Which Security Games are Hard to Solve?

Citation:

Manish Jain, Kevin Leyton-Brown, and Milind Tambe. 2012. “Which Security Games are Hard to Solve? .” In AAAI Spring Symposium on Game Theory for Security, Sustainability and Health .

Abstract:

Stackelberg security games form the backbone of systems like ARMOR, IRIS and PROTECT, which are in regular use by the Los Angeles International Police, US Federal Air Marshal Service and the US Coast Guard respectively. An understanding of the runtime required by algorithms that power such systems is critical to furthering the application of game theory to other real-world domains. This paper identifies the concept of the deployment-to-saturation ratio in random Stackelberg security games, and shows that in a decision problem related to these games, the probability that a solution exists exhibits a phase transition as the ratio crosses 0.5. We demonstrate that this phase transition is invariant to changes both in the domain and the domain representation.
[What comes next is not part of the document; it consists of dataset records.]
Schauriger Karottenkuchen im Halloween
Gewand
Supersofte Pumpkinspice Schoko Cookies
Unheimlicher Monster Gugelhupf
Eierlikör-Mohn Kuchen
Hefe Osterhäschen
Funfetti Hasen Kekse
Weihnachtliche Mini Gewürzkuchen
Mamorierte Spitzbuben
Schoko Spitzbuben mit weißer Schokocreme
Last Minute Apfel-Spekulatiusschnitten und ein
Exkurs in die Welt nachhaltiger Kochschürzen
Moreover, problem instances at this phase transition point are computationally harder than instances with other deployment-tosaturation ratios for a wide range of different equilibrium computation methods, including (i) previously published different MIP algorithms, and (ii) different underlying solvers and solution mechanisms. Our findings have at least two important implications. First, it is important for new algorithms to be evaluated on the hardest problem instances. We show that this has often not been done in the past, and introduce a publicly available benchmark suite to facilitate such comparisons. Second, we provide evidence that this phase transition region is also one where optimization would be of most benefit to security agencies, and thus requires significant attention from researchers in this area.